I see my image in the mirror on the way to grab a muffin and am reminded that people sometimes refer to the (my) “KC Cole” face; it makes them laugh for some reason. I wonder what kind of category it fits into. Do I even want to know?

Now comes the really creepy part. When I first started writing about the “future of reality,” it occurred to me that the worlds depicted in The Matrix were already all too real. I didn’t dare say that, because I thought people would dismiss me as your typical technologically challenged old person.

But it turned out I had a lot of esteemed (and younger) company. Hardly Luddites, those pushing us to take the red pills these days are mostly visionaries like Lanier. A decade ago, he wrote the classic book You Are Not a Gadget; increasingly, he argues, you are. To be specific, you (we) are becoming “computer peripherals attached to the great computing clouds.”

Microsoft’s Kate Crawford, in Atlas of AI, describes the perils of cramming our complex and fluid personal and social realities into “representations of the world made solely for machines.” AI forces the “systemization of the unsystematizeable,” reduces depth, kills grace notes, flattens experience and us along with it.

Lanier and Co. believed that the world would be a better place if everyone shared information freely; instead, he describes it as a place where we’re watched all the time, handing over data whether we want to or not. (I wonder if the Amazon driver outside is being watched by some version of a Smith—the better to keep him in line. We all know the answer to that.)

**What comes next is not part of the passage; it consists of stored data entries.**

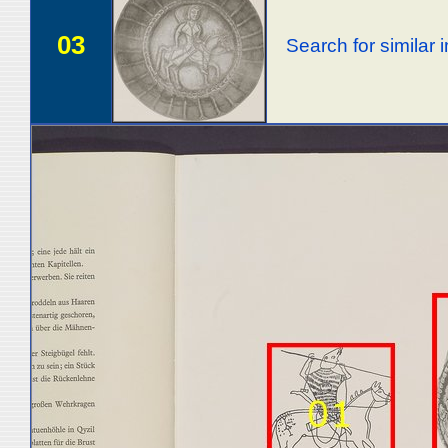
03
Search for similar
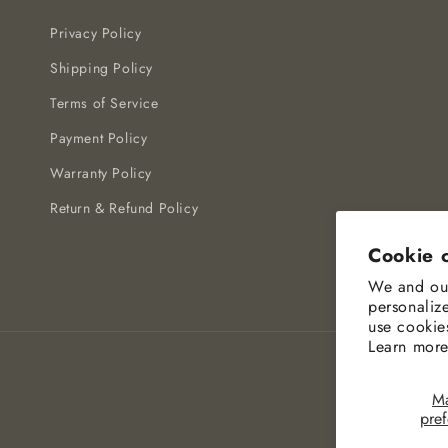
Privacy Policy
Shipping Policy
Terms of Service
Payment Policy
Warranty Policy
Return & Refund Policy
Cookie 
We and our
personaliz
use cookie
Learn more
M
pre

The humongous stores of data scraped off the internet—our faces, habits, health, finances, kids, lovers, favorite actors, vacations, conversations with your Roomba—go to megacomputers that tweak what you see in order to keep you hooked, sell you stuff. It’s a one-way street. We’re transparent to the megaservers, but they’re opaque to us. Distant corporations use the data to change our lives “in unfathomable ways,” Lanier writes. “You never really know what might have been if someone else’s cloud algorithm had come to a different conclusion about your potential as loan taker, a date, or an employee.”

The movie-version Matrix gets its fuel from human batteries. The giant networks of machines we ironically refer to as “clouds” also feed on humans: those who mine rare minerals, assemble devices, drive trucks, load packages, translate text, label and evaluate objects and faces (often incorrectly; especially if you’re female, dark-skinned, or otherwise other).

It takes many thousands of people to sustain the illusion of fluffy, weightless automation. For these tasks, humans are cheaper than robots.

Attempting to take in this underground reality is as jarring as Neo’s first look at the vast array of baby-powered fuel cells. No one wants to hear about the costs: the enormous carbon footprint of computing, the draining of community water and power supplies, the reliance on taxpayer-funded infrastructure, sewers, gas lines, fiber optics, you name it. There’s a reason these megaservers are hidden away in remote locales.